PATERSWOLDE – Op donderdag 25 maart is op het IVN-Vlinderkampje in landgoed De Duinen, van Natuurmonumenten, een bankje geplaatst ter nagedachtenis aan Jan Egbert Bakker, vader van Renneke. Renneke heeft het Instituut voor Natuureducatie (IVN) het bankje, gemaakt door Houtzagerij Kok, geschonken en schrijft waarom.

Jan Egbert Bakker, mijn vader, werd in 1936 geboren in een klein boerderijtje aan het haventje van Haren. Als kind kwam mijn vader regelmatig in het Quintusbos in Glimmen, waar zijn oom, Gerrit Vrieling, boswachter was, en ook in de Vosbergen.

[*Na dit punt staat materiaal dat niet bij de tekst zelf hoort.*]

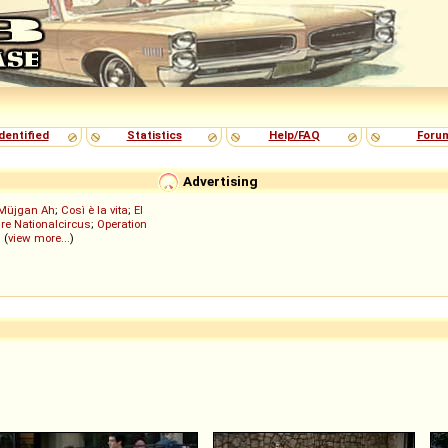
dentified
Statistics
Help/FAQ
Foru
Advertising
Müjgan Ah
;
Così è la vita
;
El
re Nationalcircus
;
Operation
; (
view more...
)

Zo heeft hij mij vaak verteld over het grote kanon van de Canadezen dat in de Vosbergen stond opgesteld bij de bevrijding van Groningen. En over meester Bouwkamp die zijn schoolklas biologieles gaf in de Vosbergen. Mijn ouders hadden een winkel aan de Nieuwlandsweg. Hun leven stond in het teken van hard werken en het gereformeerd-vrijgemaakte geloof. Voor andere dingen was eigenlijk geen aandacht en al helemaal geen tijd. Maar mijn vader kon het na verloop van tijd ook in de vrijgemaakte kerk niet meer vinden. Hij begon een zwerftocht langs andere kerkgemeenschappen die eindigde in de bezwaard-gereformeerd-vrijgemaakte kerk in Bedum. Eigenlijk is mijn vader zijn hele leven zoekende geweest – wat mij niet de bedoeling van welk geloof dan ook lijkt.

Sinds het overlijden van mijn moeder in 2004 kwam mijn vader erg vaak in de Vosbergen, het decor van zijn jeugd. In 2013 liet hij mij tijdens een fietstocht het Vlinderkampje zien. Hij had het bij toeval ontdekt en was er verrukt over. Wat mij toen al opviel was hoe vertrouwd hij inmiddels met het kampje was: hij leidde mij rond alsof het om zijn eigen tuin ging. In 2019 was mijn vader terminaal ziek, hij kon niet meer naar de kerk. Toen was het ineens helemaal over: hij luisterde zelden nog naar de kerkdienst op de computer. Een dominee, ouderlingen, kerkmensen, ze hoefden van hem niet meer langs te komen. Ook op zijn eigen begrafenis wilde hij er geen dominee bij en al helemaal geen rouwdienst. Door de staar kon hij zelfs geen bijbel meer lezen.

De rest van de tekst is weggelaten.